In 2015, I had the chance to lead a controlling project to produce SUVs for Porsche, Audi, Volkswagen, Lamborghini and Bentley in Bratislava. I decided to move to Slovakia long-term where I finished the project after more than a year. The project’s target was to integrate a new controlling tool/ process for the change management in the overall body shop. After my return to Germany, I took the next step in my career as DACH Head of Operations for AECOM’s Buildings + Places practice.

How is the property market changing across Europe?

Any successful real estate investment is a combination of micro- and macro-economic factors, location being the determining issue. Europe currently faces many macro-economic challenges. This includes momentous political decisions like the European policy on interest rates, Britain leaving the EU, immigration, negotiations with potential new EU member states in the Balkans, and infrastructure development.

Consequently, there will be shifts in the macro-economy, and they will create winners and losers. Admitting new member states into the EU will induce considerable investments in both economy and infrastructure. Numerous real estate investors from different branches worldwide will be lured to the eastern border states. I have personally witnessed this effect on central European countries during my time in Slovakia.

In the long term, I can picture a European hub for production industries developing in central and eastern Europe. Brexit has already caused a significant rise in real estate investments in alternative financial centres like Frankfurt. Here, one single political decision has created considerable yield potential for investors. In my view, this underlines the new growth markets’ crucial dependency on macro-economic factors and decisions. I see western Europe as a safe haven for sustainable growth. Micro-economically, future investments will primarily happen in major European cities and metropolitan areas, due to demographic change and urbanisation.

What are the biggest challenges that real estate investors face?

The biggest challenge will be globalisation combined with rising population figures as well as political and overall economic trends. Climate change is another issue, too.
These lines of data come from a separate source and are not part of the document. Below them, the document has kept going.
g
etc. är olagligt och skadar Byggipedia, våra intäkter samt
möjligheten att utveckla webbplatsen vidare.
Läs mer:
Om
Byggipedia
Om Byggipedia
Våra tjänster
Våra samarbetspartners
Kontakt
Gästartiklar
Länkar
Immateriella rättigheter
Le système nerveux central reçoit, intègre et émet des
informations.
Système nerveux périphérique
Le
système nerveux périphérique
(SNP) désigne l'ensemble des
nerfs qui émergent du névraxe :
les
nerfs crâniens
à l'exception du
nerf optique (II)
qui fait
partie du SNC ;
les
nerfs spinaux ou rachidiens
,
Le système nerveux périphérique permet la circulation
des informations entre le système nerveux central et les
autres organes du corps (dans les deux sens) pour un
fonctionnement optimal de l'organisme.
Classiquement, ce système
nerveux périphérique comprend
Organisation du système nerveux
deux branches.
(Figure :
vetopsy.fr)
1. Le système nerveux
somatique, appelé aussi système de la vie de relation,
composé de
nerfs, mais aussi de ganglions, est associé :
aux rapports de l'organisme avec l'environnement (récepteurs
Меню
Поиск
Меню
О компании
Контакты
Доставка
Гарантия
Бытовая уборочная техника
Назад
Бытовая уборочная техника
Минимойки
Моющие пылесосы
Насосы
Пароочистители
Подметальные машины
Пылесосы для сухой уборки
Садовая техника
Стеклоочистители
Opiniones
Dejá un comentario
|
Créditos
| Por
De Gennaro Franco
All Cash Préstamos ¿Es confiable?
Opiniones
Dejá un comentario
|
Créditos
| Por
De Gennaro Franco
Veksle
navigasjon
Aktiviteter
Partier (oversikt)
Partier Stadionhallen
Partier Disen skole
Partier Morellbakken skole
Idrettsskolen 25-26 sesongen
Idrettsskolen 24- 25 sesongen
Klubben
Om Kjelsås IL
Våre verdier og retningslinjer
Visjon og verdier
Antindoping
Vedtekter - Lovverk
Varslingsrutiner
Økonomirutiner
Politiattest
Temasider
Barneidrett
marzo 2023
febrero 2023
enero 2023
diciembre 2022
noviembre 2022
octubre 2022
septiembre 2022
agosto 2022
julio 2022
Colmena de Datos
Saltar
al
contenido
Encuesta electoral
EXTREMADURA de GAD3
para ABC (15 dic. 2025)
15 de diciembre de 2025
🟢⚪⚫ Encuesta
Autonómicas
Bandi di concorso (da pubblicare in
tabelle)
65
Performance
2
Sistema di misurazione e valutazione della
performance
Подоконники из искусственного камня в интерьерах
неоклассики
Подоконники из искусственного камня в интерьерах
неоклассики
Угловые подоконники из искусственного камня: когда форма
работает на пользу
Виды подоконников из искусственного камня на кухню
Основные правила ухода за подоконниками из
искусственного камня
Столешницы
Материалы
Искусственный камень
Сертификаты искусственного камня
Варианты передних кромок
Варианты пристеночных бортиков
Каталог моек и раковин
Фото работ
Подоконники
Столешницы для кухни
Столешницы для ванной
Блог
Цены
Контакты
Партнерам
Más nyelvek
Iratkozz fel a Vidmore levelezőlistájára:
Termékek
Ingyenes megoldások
Other important issues are infrastructure, mobility, logistics and security. We also have to consider the developments in robotics and digitalisation, and the changes in work environment and production techniques. Real estate investors need to be aware of all these aspects and stay flexible with their investments. The markets will continue to offer suitable properties for any kind of investor. Local and European property markets will face increasing competition worldwide.

Describe how a project during your career changed your perception of the market.
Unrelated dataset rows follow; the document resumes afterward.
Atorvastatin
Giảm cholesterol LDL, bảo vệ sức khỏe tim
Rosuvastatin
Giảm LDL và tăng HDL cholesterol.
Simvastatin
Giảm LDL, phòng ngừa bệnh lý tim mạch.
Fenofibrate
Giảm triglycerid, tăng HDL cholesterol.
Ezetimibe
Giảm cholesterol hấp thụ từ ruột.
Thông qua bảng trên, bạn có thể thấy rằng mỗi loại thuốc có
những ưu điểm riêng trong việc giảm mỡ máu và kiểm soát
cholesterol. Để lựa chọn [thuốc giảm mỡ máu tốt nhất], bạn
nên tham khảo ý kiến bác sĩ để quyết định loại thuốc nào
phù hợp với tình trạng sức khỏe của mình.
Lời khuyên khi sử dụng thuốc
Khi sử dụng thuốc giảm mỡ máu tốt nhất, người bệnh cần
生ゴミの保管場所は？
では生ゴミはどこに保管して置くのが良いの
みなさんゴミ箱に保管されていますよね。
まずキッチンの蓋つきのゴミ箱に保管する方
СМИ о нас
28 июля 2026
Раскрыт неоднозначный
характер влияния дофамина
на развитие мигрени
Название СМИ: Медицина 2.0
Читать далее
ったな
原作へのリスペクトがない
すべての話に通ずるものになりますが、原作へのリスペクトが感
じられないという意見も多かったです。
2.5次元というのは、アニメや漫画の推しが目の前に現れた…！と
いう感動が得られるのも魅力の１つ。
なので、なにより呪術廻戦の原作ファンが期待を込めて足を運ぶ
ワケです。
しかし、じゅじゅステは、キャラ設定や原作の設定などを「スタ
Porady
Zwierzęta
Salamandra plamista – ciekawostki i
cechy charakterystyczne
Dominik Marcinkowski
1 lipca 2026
My work with Audi for the global Audi City and my time in Slovakia shaped my personal view on local markets. I realised that greater investment returns are typically not generated in the conventional, traditional real estate markets. To be successful, future investors should invest boldly in diversified assets.

From which part of the market will the next disruption come?
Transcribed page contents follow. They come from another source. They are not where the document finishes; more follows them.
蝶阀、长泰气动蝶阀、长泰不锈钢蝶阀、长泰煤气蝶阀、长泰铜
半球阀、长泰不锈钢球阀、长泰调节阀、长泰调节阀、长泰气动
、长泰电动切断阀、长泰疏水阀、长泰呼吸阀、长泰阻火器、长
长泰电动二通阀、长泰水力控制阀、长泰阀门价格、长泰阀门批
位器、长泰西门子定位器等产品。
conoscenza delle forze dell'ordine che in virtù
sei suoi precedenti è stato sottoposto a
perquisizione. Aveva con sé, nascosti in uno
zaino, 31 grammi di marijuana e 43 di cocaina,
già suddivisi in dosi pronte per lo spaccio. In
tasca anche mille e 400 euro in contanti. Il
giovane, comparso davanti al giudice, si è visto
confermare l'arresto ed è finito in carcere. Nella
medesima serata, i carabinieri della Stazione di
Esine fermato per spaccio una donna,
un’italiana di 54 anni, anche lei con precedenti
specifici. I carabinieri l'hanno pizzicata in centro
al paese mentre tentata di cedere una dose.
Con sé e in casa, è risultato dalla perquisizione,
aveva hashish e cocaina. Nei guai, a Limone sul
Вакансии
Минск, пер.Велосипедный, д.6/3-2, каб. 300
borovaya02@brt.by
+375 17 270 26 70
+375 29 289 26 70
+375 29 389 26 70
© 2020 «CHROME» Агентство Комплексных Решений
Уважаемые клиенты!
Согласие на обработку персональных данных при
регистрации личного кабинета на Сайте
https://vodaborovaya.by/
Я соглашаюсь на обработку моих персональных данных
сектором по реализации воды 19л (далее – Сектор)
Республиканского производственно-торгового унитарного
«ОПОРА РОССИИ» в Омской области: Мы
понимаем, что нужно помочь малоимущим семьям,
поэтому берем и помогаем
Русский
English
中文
A crisis won’t be caused from within the market – this needs a trigger from outside. In the long term, the overall real estate market will experience falling investments and prices caused by a combination of mistakes in finance policy and political interference. This will cause economic stagnation again as happened in the real estate crisis in the US in 2008. Every business has its ups and downs as well as cycles.

What is the most valuable lesson you have learned during your career?

Be open-minded about new situations, working in new countries, challenges, ideas and visions. Also, be empathic and work successfully in a team.

Tell us something surprising about yourself.

I spend a lot of time fly-fishing. This year I spent my vacation fishing for salmon in Canada, in my view the best destination for fly-fishers. I prefer this kind of active fishing because you have to search for the fish and you spend a lot of time surrounded by nature.

I was also an amateur footballer for 25 years, playing for my hometown club Kallmünz as a central midfielder. I miss playing in the team, the competitiveness of games, the atmosphere with the fans, and the feeling when you play important finals or derby matches. I still manage to get a game with my team when visit home some weekends.